Items listed in a dataset:
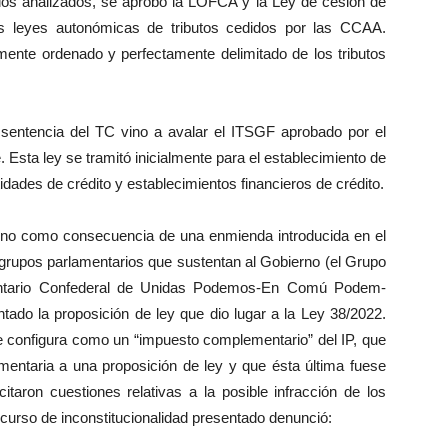
ipios analizados, se aprobó la LOFCA y la Ley de cesión de
tes leyes autonómicas de tributos cedidos por las CCAA.
mente ordenado y perfectamente delimitado de los tributos
 sentencia del TC vino a avalar el ITSGF aprobado por el
. Esta ley se tramitó inicialmente para el establecimiento de
dades de crédito y establecimientos financieros de crédito.
 vino como consecuencia de una enmienda introducida en el
grupos parlamentarios que sustentan al Gobierno (el Grupo
mentario Confederal de Unidas Podemos-En Comú Podem-
ado la proposición de ley que dio lugar a la Ley 38/2022.
e configura como un “impuesto complementario” del IP, que
mentaria a una proposición de ley y que ésta última fuese
itaron cuestiones relativas a la posible infracción de los
 recurso de inconstitucionalidad presentado denunció:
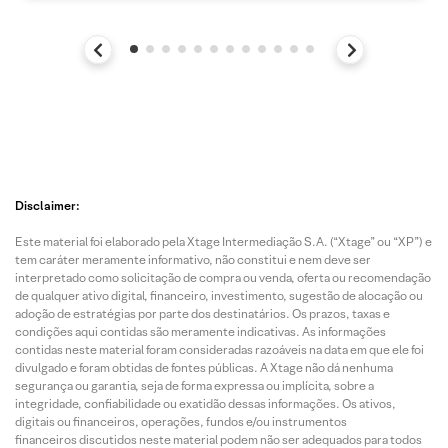
Disclaimer:
Este material foi elaborado pela Xtage Intermediação S.A. (“Xtage” ou “XP”) e
tem caráter meramente informativo, não constitui e nem deve ser
interpretado como solicitação de compra ou venda, oferta ou recomendação
de qualquer ativo digital, financeiro, investimento, sugestão de alocação ou
adoção de estratégias por parte dos destinatários. Os prazos, taxas e
condições aqui contidas são meramente indicativas. As informações
contidas neste material foram consideradas razoáveis na data em que ele foi
divulgado e foram obtidas de fontes públicas. A Xtage não dá nenhuma
segurança ou garantia, seja de forma expressa ou implícita, sobre a
integridade, confiabilidade ou exatidão dessas informações. Os ativos,
digitais ou financeiros, operações, fundos e/ou instrumentos
financeiros discutidos neste material podem não ser adequados para todos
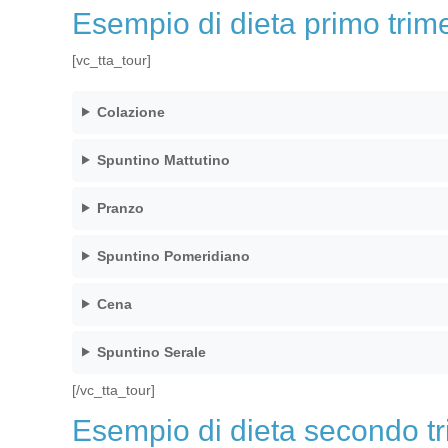
Esempio di dieta primo trim
[vc_tta_tour]
Colazione
Spuntino Mattutino
Pranzo
Spuntino Pomeridiano
Cena
Spuntino Serale
[/vc_tta_tour]
Esempio di dieta secondo t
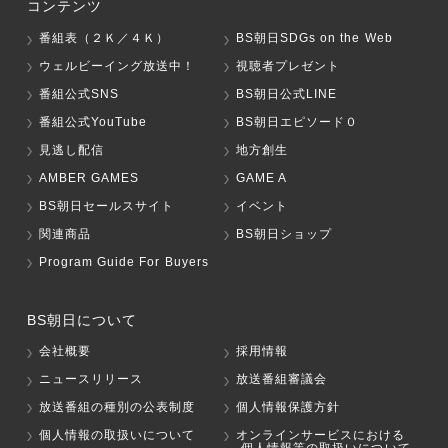
コンテンツ
番組表（２Ｋ／４Ｋ）
BS朝日SDGs on the Web
ウェルビーイング放送中！
視聴者プレゼント
番組公式SNS
BS朝日公式LINE
番組公式YouTube
BS朝日エピソード０
見逃し配信
地方創生
AMBER GAMES
GAME A
BS朝日セールスサイト
イベント
関連商品
BS朝日ショップ
Program Guide For Buyers
BS朝日について
会社概要
採用情報
ニュースリリース
放送番組審議会
放送番組の種別の公表制度
個人情報保護方針
個人情報の取扱いについて
オンラインサービスにおける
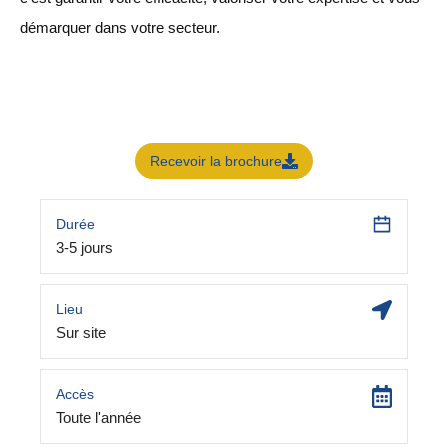
démarquer dans votre secteur.
Recevoir la brochure
Durée
3-5 jours
Lieu
Sur site
Accès
Toute l'année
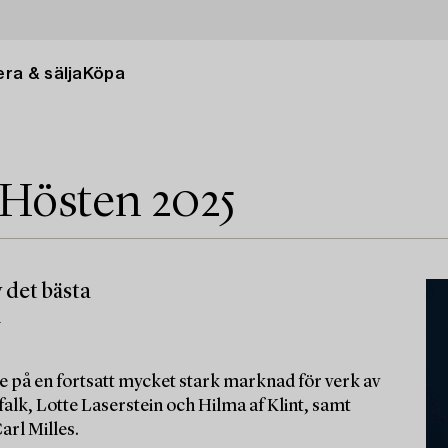
ra & sälja
Köpa
 Hösten 2025
 det bästa
m
e på en fortsatt mycket stark marknad för verk av
alk, Lotte Laserstein och Hilma af Klint, samt
arl Milles.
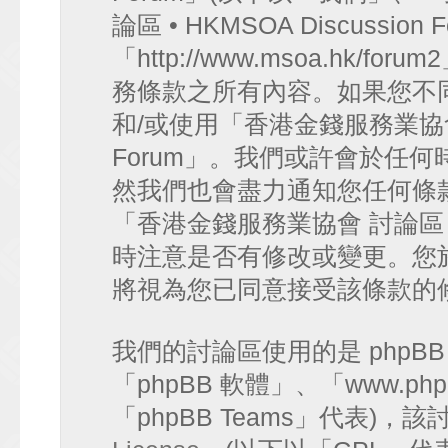
論區 • HKMSOA Discussion
「http://www.msoa.hk
務條款之所有內容。如果您不
和/或使用「香港金錢服務業協會 討論
Forum」。我們或許會於任
然我們也會盡力通知您任何條
「香港金錢服務業協會 討論區 • HK
時注意是否有修改或變更。您
將視為您已同意接受該條款的
我們的討論區使用的是 phpB
「phpBB 軟體」、「www.php
「phpBB Teams」代表)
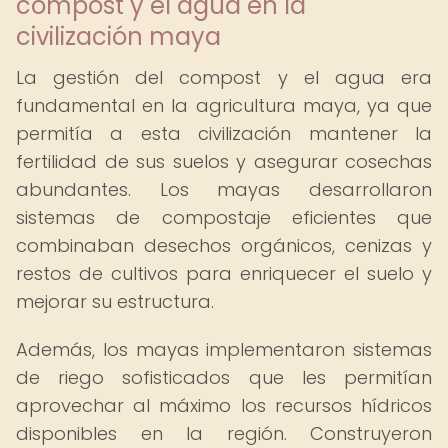
compost y el agua en la
civilización maya
La gestión del compost y el agua era
fundamental en la agricultura maya, ya que
permitía a esta civilización mantener la
fertilidad de sus suelos y asegurar cosechas
abundantes. Los mayas desarrollaron
sistemas de compostaje eficientes que
combinaban desechos orgánicos, cenizas y
restos de cultivos para enriquecer el suelo y
mejorar su estructura.
Además, los mayas implementaron sistemas
de riego sofisticados que les permitían
aprovechar al máximo los recursos hídricos
disponibles en la región. Construyeron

### Task details
Beginning with the line above that contains "adoção de estratégias" and finishing with the line that contains "civilización maya", print those lines exactly and only. Skip all pictures.

### Answer box
adoção de estratégias por parte dos destinatários. Os prazos, taxas e
condições aqui contidas são meramente indicativas. As informações
contidas neste material foram consideradas razoáveis na data em que ele foi
divulgado e foram obtidas de fontes públicas. A Xtage não dá nenhuma
segurança ou garantia, seja de forma expressa ou implícita, sobre a
integridade, confiabilidade ou exatidão dessas informações. Os ativos,
digitais ou financeiros, operações, fundos e/ou instrumentos
financeiros discutidos neste material podem não ser adequados para todos
Esempio di dieta primo trim
[vc_tta_tour]
Colazione
Spuntino Mattutino
Pranzo
Spuntino Pomeridiano
Cena
Spuntino Serale
[/vc_tta_tour]
Esempio di dieta secondo t
コンテンツ
番組表（２Ｋ／４Ｋ）
BS朝日SDGs on the Web
ウェルビーイング放送中！
視聴者プレゼント
番組公式SNS
BS朝日公式LINE
番組公式YouTube
BS朝日エピソード０
見逃し配信
地方創生
AMBER GAMES
GAME A
BS朝日セールスサイト
イベント
関連商品
BS朝日ショップ
Program Guide For Buyers
BS朝日について
会社概要
採用情報
ニュースリリース
放送番組審議会
放送番組の種別の公表制度
個人情報保護方針
個人情報の取扱いについて
オンラインサービスにおける
démarquer dans votre secteur.
Recevoir la brochure
Durée
3-5 jours
Lieu
Sur site
Accès
Toute l'année
ra & sälja
Köpa
 Hösten 2025
 det bästa
m
e på en fortsatt mycket stark marknad för verk av
alk, Lotte Laserstein och Hilma af Klint, samt
arl Milles.
論區 • HKMSOA Discussion
「http://www.msoa.hk
務條款之所有內容。如果您不
和/或使用「香港金錢服務業協會 討論
Forum」。我們或許會於任
然我們也會盡力通知您任何條
「香港金錢服務業協會 討論區 • HK
時注意是否有修改或變更。您
將視為您已同意接受該條款的
我們的討論區使用的是 phpB
「phpBB 軟體」、「www.php
「phpBB Teams」代表)
compost y el agua en la
civilización maya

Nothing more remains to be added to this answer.